Huddled in the dark, wrapped in my duvet cocoon, I used to spend my evenings in bed scrolling through Instagram. I would obsess over people I knew, people I didn’t know and form goals for the person I wanted to be, based on a snapshot of someone’s life. Simultaneously, I was aware that nothing on Instagram was the reality of peoples’ lives, but at the same time I used it to make comparisons about my own life and what I had achieved in that day.
Instagram works for some people, but it never quite worked for me. In all aspects of my life, I have the bad trait of comparing myself to others. Instagram, the platform that likes to sugar coat the daily lives of others around us, and the celebrities we ideolise, was thus, never a good use of my time. However, it took several years for me to realise that.
I used to love Instagram for being able to see parts of the world I haven’t yet explored; through travel accounts and immersive photography platforms. I also used to love it for cooking inspiration, art and fashion. Despite all its many uses, I have had to abandon it to prevent the comparisons I would always make – between their lives and my own. Comparison for me, has never helped me to achieve good mental health.
Additionally, in hindsight, I believe there is something dangerous about the platform. Either consciously, or subconsciously, it encourages us to boast about our lives, our clothes, our wealth and our fortune, whilst others can be left feeling as if they do not fit in with the culture it perpetuates. The more you have, it seems, the more you can post. Instagram and its culture of fostering “influencers,” bloggers and celebrities, pays homage to the tide of modern capitalism’s dream. Sponsored posts by those which we are infatuated by; bear the remnants of global capitalism and its longstanding legacy. We are encouraged to want and to buy.
But moreover, we are always encouraged to do things. To be constantly around people and then to boast about it. Instagram can be used as a platform to encourage certain conversations; about mental health, the environment and period poverty are to name just a few. But I feel that it is selective about the conversations it gives space to. It doesn’t talk about the social stigma that is still attached to loneliness, it is still a foreign social media phenomena to like being alone with yourself and to engage in simple things. It doesn’t allow for a simple, fulfilling life, this is something it will never be able to perpetuate.
It was a platform that I knew was not good for me in some ways, but one which I still used, partly because I felt compelled to. Everyone else uses it without a problem (or so it seems). I remember telling some people I had deleted it and them seeming genuinely shocked as they echoed, “but why” to my response. Well, this is exactly why.

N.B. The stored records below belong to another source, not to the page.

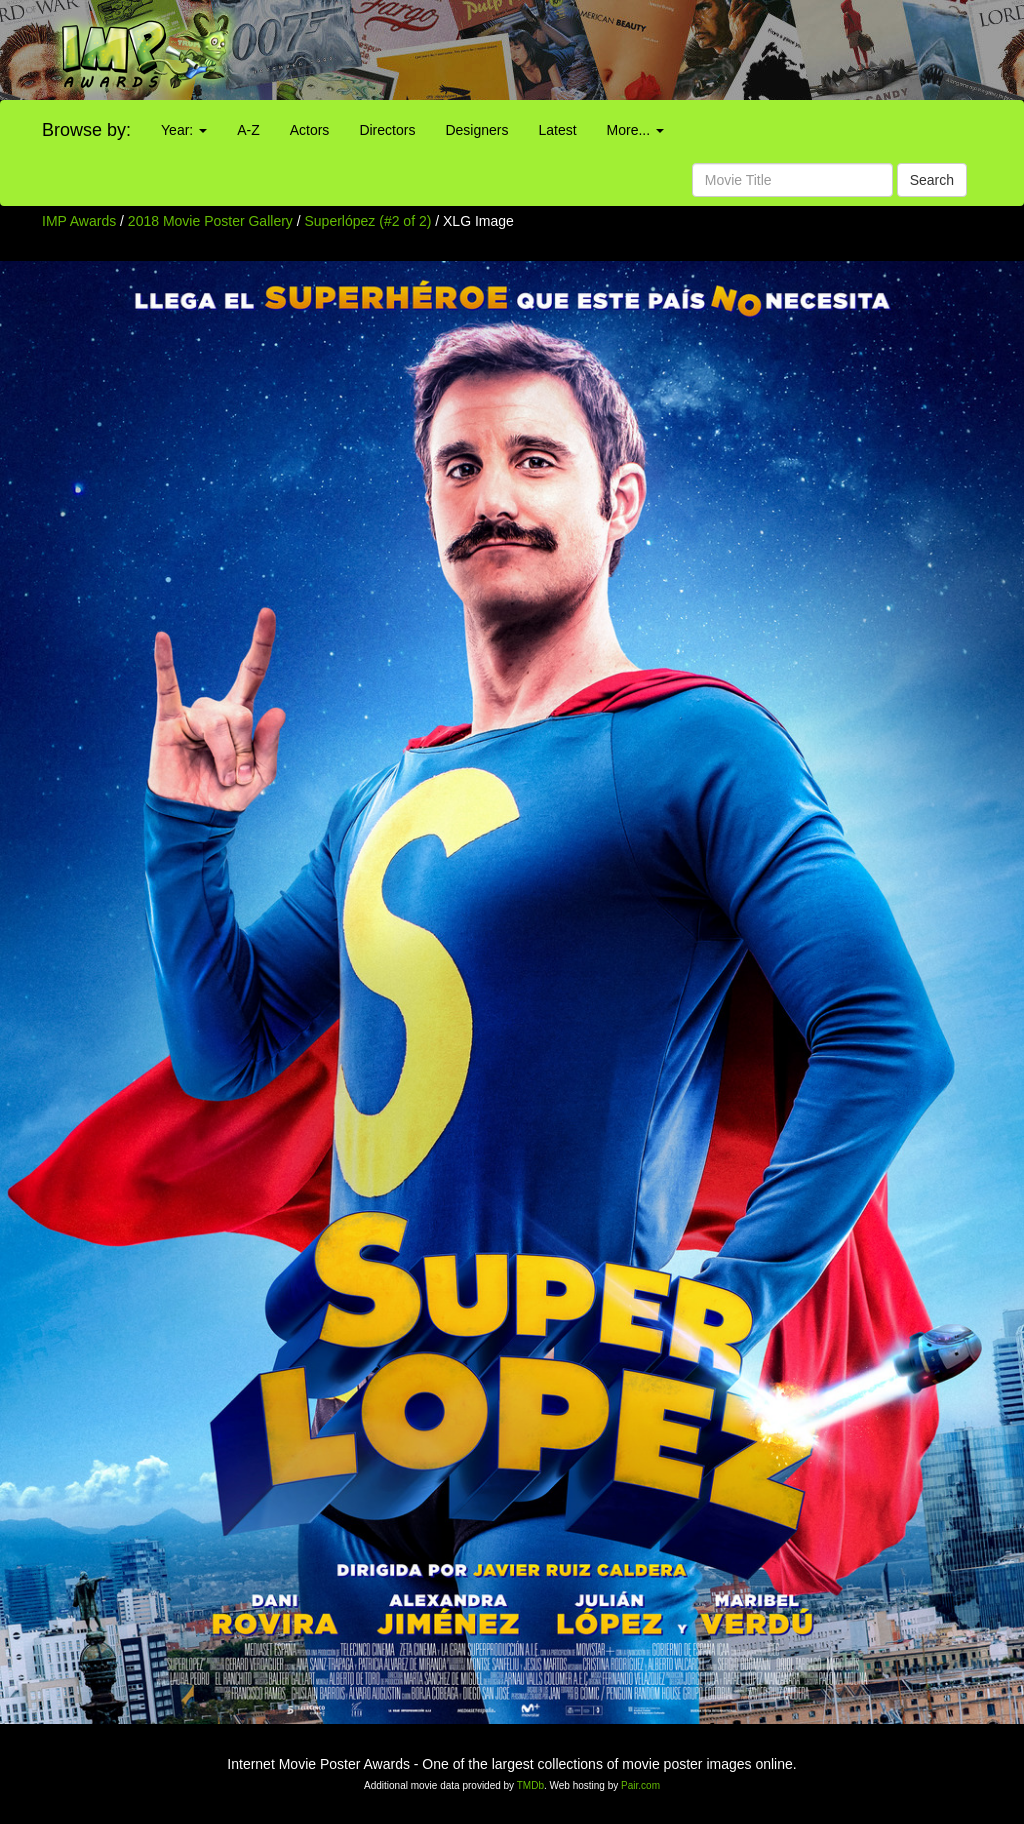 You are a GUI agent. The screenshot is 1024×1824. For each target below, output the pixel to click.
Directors (387, 130)
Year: (184, 130)
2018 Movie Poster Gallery (210, 221)
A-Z (248, 130)
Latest (557, 130)
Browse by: (86, 130)
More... (635, 130)
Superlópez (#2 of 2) (368, 221)
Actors (310, 130)
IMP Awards (79, 221)
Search (932, 180)
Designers (476, 130) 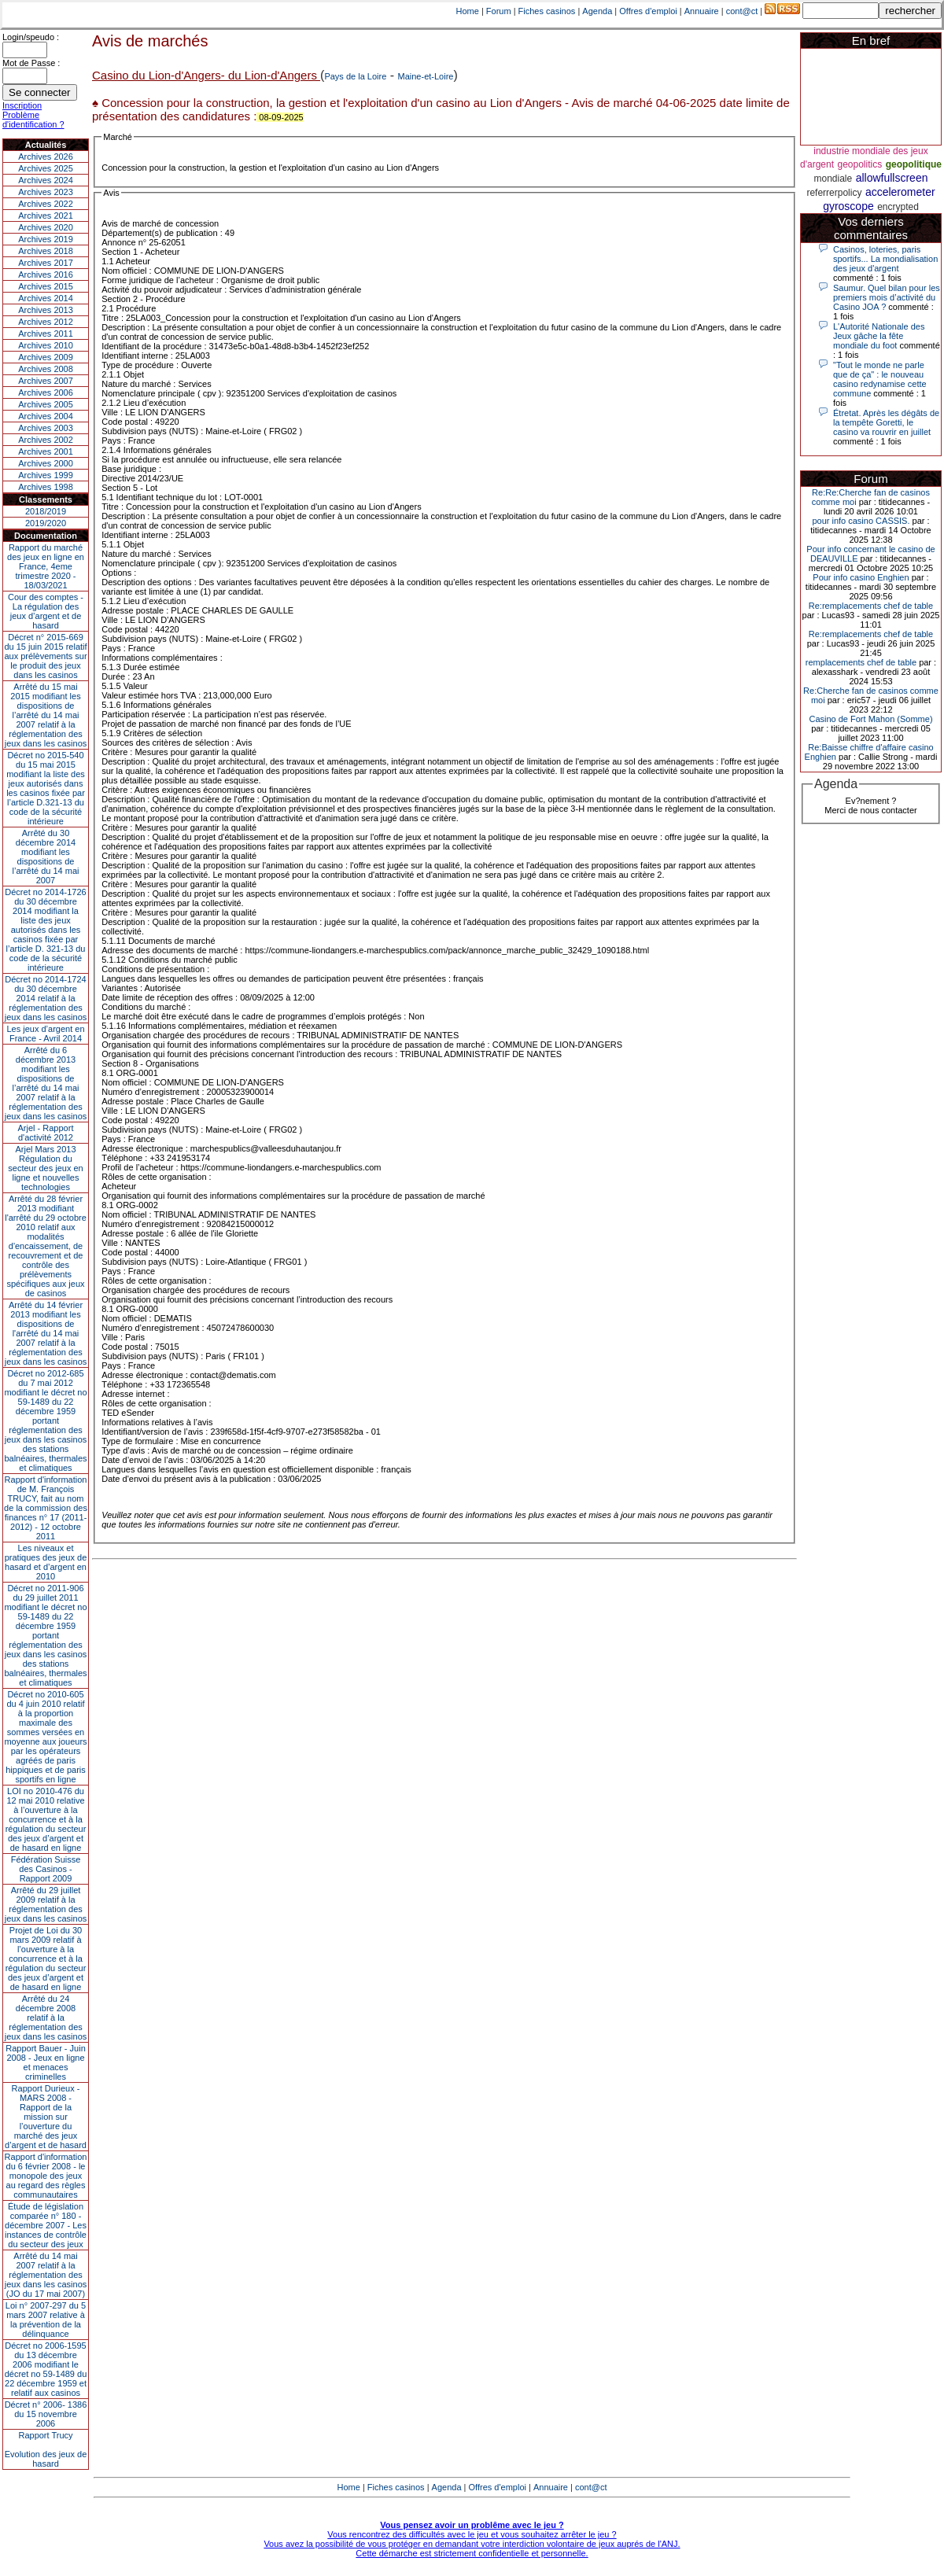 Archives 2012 (45, 321)
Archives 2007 (45, 380)
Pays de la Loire (355, 76)
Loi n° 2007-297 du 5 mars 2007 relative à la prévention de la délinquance (46, 2319)
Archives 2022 (45, 203)
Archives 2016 (45, 274)
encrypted (898, 206)
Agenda (597, 11)
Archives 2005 (45, 404)
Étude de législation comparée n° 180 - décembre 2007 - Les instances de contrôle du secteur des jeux (46, 2225)
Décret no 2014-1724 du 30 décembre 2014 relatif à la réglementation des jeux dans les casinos (46, 998)
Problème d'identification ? (33, 119)
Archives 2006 (45, 392)
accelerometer (900, 192)
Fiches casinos (547, 11)
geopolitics (859, 164)
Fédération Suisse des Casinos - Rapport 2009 (46, 1869)
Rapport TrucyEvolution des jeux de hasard (46, 2449)
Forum (498, 11)
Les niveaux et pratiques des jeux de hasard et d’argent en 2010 (46, 1562)
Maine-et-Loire (426, 76)
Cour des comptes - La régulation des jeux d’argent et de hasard (45, 611)
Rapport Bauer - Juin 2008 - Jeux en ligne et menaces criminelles (46, 2062)
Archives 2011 (45, 333)
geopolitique (914, 164)
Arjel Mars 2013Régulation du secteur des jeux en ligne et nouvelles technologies (45, 1168)
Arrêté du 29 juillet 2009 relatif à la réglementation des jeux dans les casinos (46, 1904)
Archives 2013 (45, 310)
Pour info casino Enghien (861, 577)
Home (467, 11)
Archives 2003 (45, 428)
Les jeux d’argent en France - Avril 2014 (45, 1033)
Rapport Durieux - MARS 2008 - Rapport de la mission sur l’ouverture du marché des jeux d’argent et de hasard (46, 2117)
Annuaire (701, 11)
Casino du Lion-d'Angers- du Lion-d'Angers (206, 75)
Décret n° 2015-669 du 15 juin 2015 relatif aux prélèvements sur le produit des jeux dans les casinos (45, 656)
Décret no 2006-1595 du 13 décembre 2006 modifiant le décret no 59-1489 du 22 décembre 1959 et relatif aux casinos (46, 2369)
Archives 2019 (45, 239)
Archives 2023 (45, 192)
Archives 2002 (45, 439)
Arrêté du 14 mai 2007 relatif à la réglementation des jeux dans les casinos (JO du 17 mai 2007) (46, 2274)
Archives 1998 (45, 487)
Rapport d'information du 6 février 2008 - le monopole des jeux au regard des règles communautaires (46, 2175)
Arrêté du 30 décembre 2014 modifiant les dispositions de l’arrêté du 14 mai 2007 (46, 856)
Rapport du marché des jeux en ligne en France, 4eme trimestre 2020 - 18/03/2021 (45, 566)
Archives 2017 (45, 262)
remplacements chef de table (861, 662)
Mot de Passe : (31, 63)
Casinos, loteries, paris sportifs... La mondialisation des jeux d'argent (885, 259)
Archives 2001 (45, 451)
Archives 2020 (45, 227)
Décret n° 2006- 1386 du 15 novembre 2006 (46, 2414)
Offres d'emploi (648, 11)
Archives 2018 (45, 251)
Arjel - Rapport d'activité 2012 (46, 1132)
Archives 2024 (45, 180)
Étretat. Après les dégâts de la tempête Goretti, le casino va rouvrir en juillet (886, 422)
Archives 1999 (45, 475)
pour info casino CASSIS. (860, 520)
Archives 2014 (45, 298)
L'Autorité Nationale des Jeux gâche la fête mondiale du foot (878, 336)
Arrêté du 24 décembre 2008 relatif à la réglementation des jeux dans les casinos (46, 2017)
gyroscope (848, 206)
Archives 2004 (45, 416)
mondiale (833, 178)
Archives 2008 (45, 369)
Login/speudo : (30, 37)
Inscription (22, 105)
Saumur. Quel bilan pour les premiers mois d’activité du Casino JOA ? (886, 297)
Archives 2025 (45, 168)
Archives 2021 (45, 215)
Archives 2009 (45, 357)
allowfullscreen (892, 177)
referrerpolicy (833, 192)
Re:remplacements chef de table (871, 605)
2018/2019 (45, 511)
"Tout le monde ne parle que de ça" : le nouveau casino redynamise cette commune (880, 379)
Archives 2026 (45, 156)
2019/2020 (45, 523)
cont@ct (742, 11)
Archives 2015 (45, 286)
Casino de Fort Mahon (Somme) (870, 719)
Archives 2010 (45, 345)
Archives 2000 (45, 463) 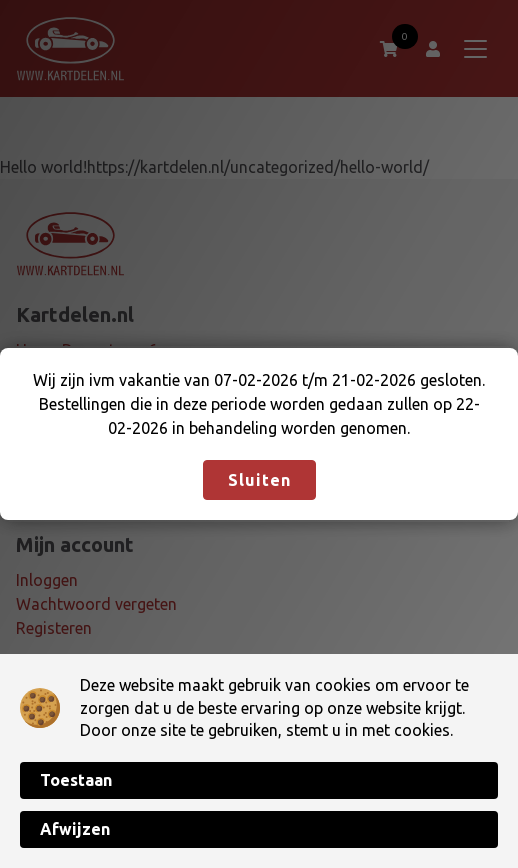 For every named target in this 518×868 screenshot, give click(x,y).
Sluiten (259, 480) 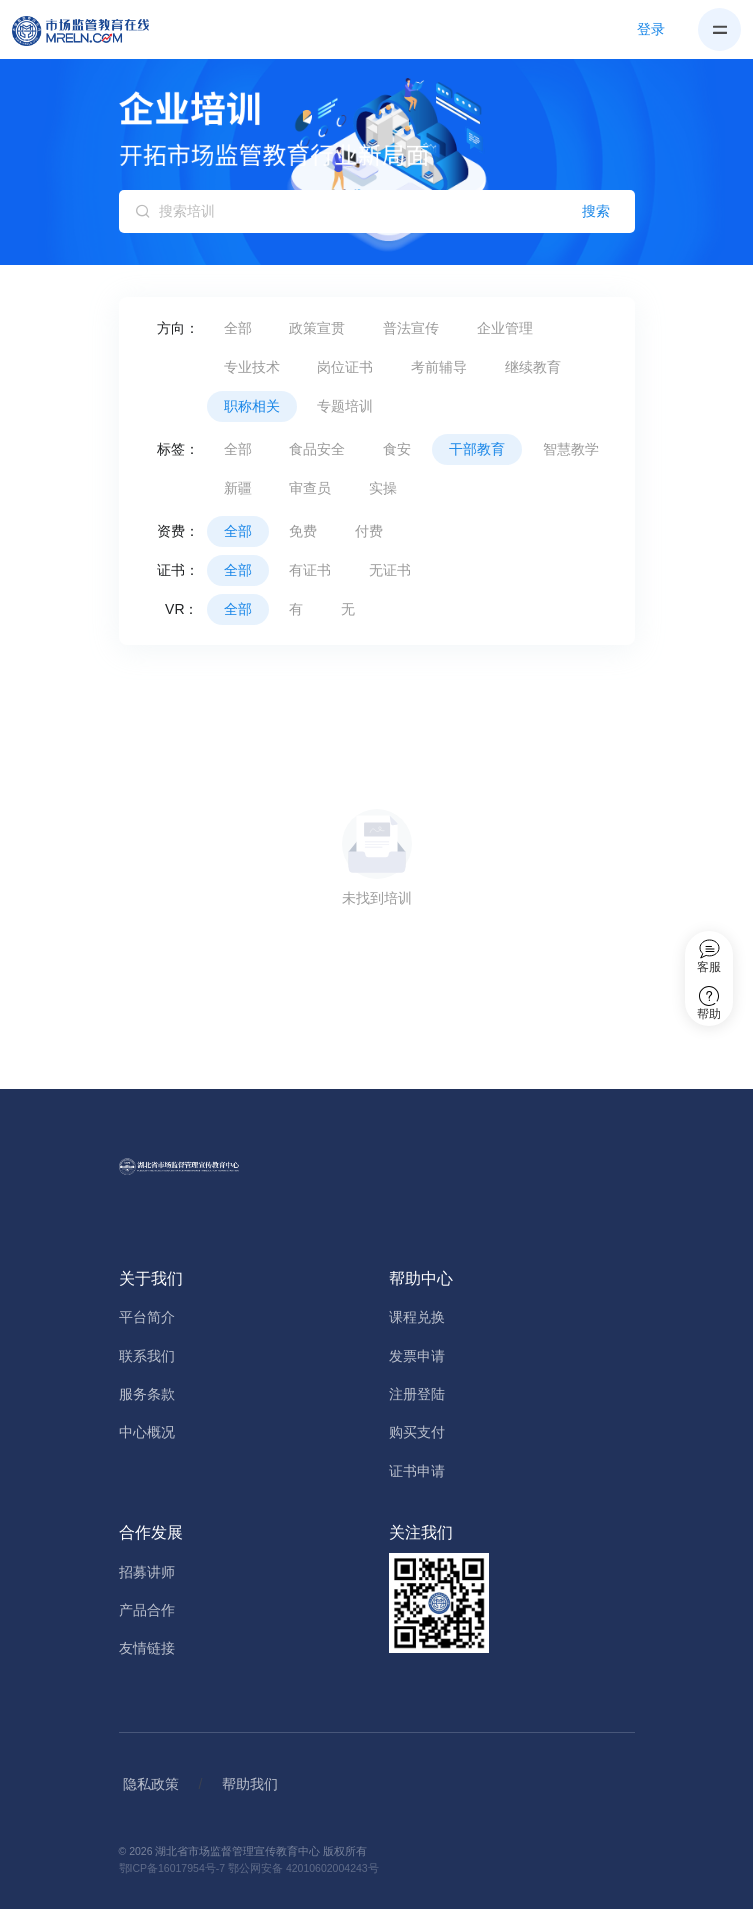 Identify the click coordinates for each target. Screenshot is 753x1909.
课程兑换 (417, 1317)
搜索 (596, 211)
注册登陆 (417, 1394)
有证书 (310, 570)
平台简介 (147, 1317)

I’m not saying this is what everyone should do – but it is something that has worked for me. I now spend most of my evenings huddled in bed with a book, which offers little room for me to form toxic, idealistic comparisons. But it is a way in which I can switch off from the real world, the blue screens and picture perfect lives of people I barely know.
Social media can be irrevocably useful and a tool for inspiration and connectivity. But it can also be a toxic one, showcasing picture perfect lives and the imaginary reality of daily lives which do not match up to our own.